King Lemuel’s mother taught her son, a grown man and a king.  Her words were considered inspired and are preserved in Scripture.  Her words continue to teach grown men and kings (Prov 31:1ff).  More about this woman here.

(6) Anna

Anna’s life was devoted to God.  She spent all her time in the Temple at Jerusalem, praying and fasting.  And she spoke to everyone who was interested in the redemption of Jerusalem about the infant Jesus (Luke 2:36-38).  More about Anna, and other Bible women who taught, here.

(7) Mary Magdalene

Each of the gospel writers records that Mary Magdalene was the first person to see Jesus alive, and that she was the first person entrusted with the amazing message of the resurrection.  Jesus himself charged Mary to tell the male disciples that he was alive (John 20:17-18).    

(8) Lydia

Lydia is the only Philippian Christian named in Acts 16 and she seems to have been especially involved in the birthing of the Philippian church.  Lydia was most likely one of the leaders of the church and she must have been one of the people who preserved Paul’s apostolic teaching in the critical early days once Paul and Silas had moved on (Acts 16:13-15, 40).  More on Lydia here.

(9-10) Euodia and Syntyche

These two women were ministers in the Church at Philippi (Php 4:2-3).  Paul speaks well of them and describes their ministry by using some of the same terms he had previously applied to Timothy and Epaphroditus in the same letter.  More on Euodia and Syntyche here.   

(11) Priscilla

Priscilla, along with her husband Aquila, led a church that met in their home (1 Cor 16:19 cf Acts 18:1-3, 18-19; Rom 16:3-4; 2 Tim 4:19a).  On one occasion Priscilla and Aquila taught Apollos, an educated, up and coming preacher; they taught him about the doctrine of Christian baptism (Acts 18:24-26).  More on Priscilla here.

(12) Phoebe 

Phoebe is described by Paul as a sister, a minister and a patron or leader.  Phoebe was probably the person entrusted with taking Paul’s letter to the Romans (Romans 16:1-2).  Paul obviously held Phoebe, and many other women ministers, in high regard.  More about Phoebe, and other New Testament women, here.

(13) Junia

Junia and her partner Andronicus were active in ministry.  In Romans 16:7, Paul states a few of their credentials: They were fellow Jews, they had suffered for their faith and been in prison with Paul, they had been Christians longer than him, and they were outstanding among the apostles. More on Junia here.

(14) Nympha

Nympha hosted a church in Laodicea that met in her home (Col 4:15 NIV).  No one else in her church are sent greetings in the closing verses of Colossians.  This indicates that she was the church’s leader as well as its host.  More on Nympha, and the translation of her name (and other names), here.

(15) The Chosen Lady

This woman was a Christian leader.  John wrote a letter to her which is included in the canon of the New Testament (2 John 1ff).  More about this real woman here.

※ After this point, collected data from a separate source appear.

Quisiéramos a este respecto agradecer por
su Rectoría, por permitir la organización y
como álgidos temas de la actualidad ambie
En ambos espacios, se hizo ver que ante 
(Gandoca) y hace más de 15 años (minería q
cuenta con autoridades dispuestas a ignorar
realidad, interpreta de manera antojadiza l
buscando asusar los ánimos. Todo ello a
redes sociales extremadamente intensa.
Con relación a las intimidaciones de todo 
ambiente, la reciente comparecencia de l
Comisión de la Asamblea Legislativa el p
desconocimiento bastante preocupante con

Other New Testament women who could be included in this list are Mary of Nazareth, Mary of Jerusalem, Martha and Mary of Bethany, Philip’s daughters, Chloe of Corinth, Claudia of Rome, Apphia, Persis, Mary of Rome, Tryphena and Tryphosa, Julia, etc.

These women show us that any verses which might be interpreted as restricting women from some ministries do not represent the whole counsel of the Bible on the issue of women in ministry and leadership.  Women leaders and ministers were not regarded as aberrations in Bible times and they should not be regarded as aberrations now.


Endnotes

Image: “Fractio Panis” (Breaking Bread), a fresco in the Greek Chapel in the Catacomb of Priscilla in Rome. The fresco depicts seven people at a table, sharing the Eucharist.  Dorothy Irvin suggests that all the figures are women (The Ministry of Women in the Early Church: The Archaeological Evidence, Duke Divinity School Review. 45.2. (1980) pp76-86.)  The fresco dates from the 2nd or 3rd century.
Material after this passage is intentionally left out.